One such important event for anyone as an entrepreneur or founder of a company is investor rejection. The very fact that an investor rejection feels like a shock to your system. Sometimes you question the very faith with which you started your venture. You’d think it was all a waste of time. Sometimes you could go the opposite direction, where you completely ignore the rejection and do not care about it all.
After going through quite a few rejections, here’s my answer, you need to be more deliberate about it. Here’s a quick framework for investor rejection. Start by qualifying the rejection at various level
Idea: If it seemed like the investor didn’t agree upon the idea or premise of business then it needs to be explained better. It’s good to reflect feasibility, barriers to executing the idea e.g. I want to create a flying car, while a flying car may be feasible, the infrastructure behind it won’t easily work. However, things like this have been accomplished by the likes of Elon Musk, who did create a successful electric car company but remember he had many successes and the financial wherewithal to deal with it. There’s always going to be a question of are you the person to execute it? look at Pedigree for more on this.
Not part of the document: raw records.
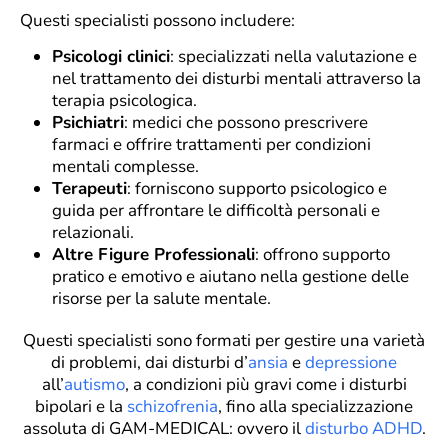
Questi specialisti possono includere:
Psicologi clinici
: specializzati nella valutazione e
nel trattamento dei disturbi mentali attraverso la
terapia psicologica.
Psichiatri
: medici che possono prescrivere
farmaci e offrire trattamenti per condizioni
mentali complesse.
Terapeuti
: forniscono supporto psicologico e
guida per affrontare le difficoltà personali e
relazionali.
Altre Figure Professionali
: offrono supporto
pratico e emotivo e aiutano nella gestione delle
risorse per la salute mentale.
Questi specialisti sono formati per gestire una varietà
di problemi, dai disturbi d’
ansia
e
depressione
all’
autismo
, a condizioni più gravi come i disturbi
bipolari e la
schizofrenia
, fino alla specializzazione
assoluta di GAM-MEDICAL: ovvero il
disturbo ADHD
.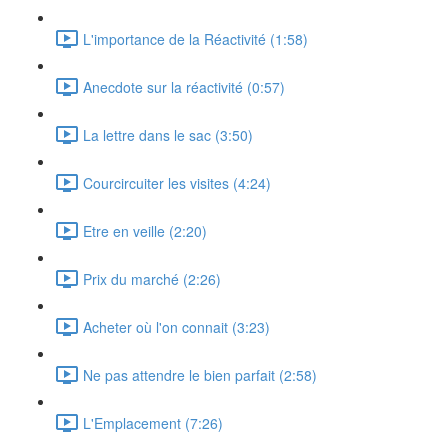
L'importance de la Réactivité (1:58)
Anecdote sur la réactivité (0:57)
La lettre dans le sac (3:50)
Courcircuiter les visites (4:24)
Etre en veille (2:20)
Prix du marché (2:26)
Acheter où l'on connait (3:23)
Ne pas attendre le bien parfait (2:58)
L'Emplacement (7:26)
Market size: A common reason for investor rejection. We will need to paint a full picture of how a business is going to be a billion-dollar business and worth their time. Paint a larger canvas of where all your product and idea could get to.
Competition: This is where most of the time we, the entrepreneurs are in denial. It’s absolutely critical we look at the competition and assess them dispassionately. Sometimes competition is overlapping, very broad, and sometimes specific. In some cases, it’s usually incumbency or inertia to the way of doing things. It’s important to call out differentiation.
Proof/traction: Traction trumps everything. So, you go with customer numbers that you can prove then you’re on the top of the pile. If you’re early stage, go with engagement numbers with early customers and early results.
Stage & focus area: Stage is one of those common missteps all entrepreneurs make, including me. We misjudge the stage of investment. Some people take bets early on when ideas are on the drawing board. Some do require some customer traction and proof. Some need a growth story. Needless to say do check out their focus areas e.g. Crypto/blockchain, Marketing, AI and enterprise are different categories. An investor who focuses on AI won’t necessarily take a bet on AI unless they have that in their portfolio.
Pedigree: You may have an unproven past or lack a track record of industry success. This is one of the reasons you could get rejected. The only reflection that I have here, building credibility through execution, showing your thought process, and getting more recognition. So, there’s a bunch of hard work involved here.
Investors don’t think it’s fun rejecting your idea. From their perspective they’re looking to make a case for a big win, we as entrepreneurs have to show them it’s with us they win.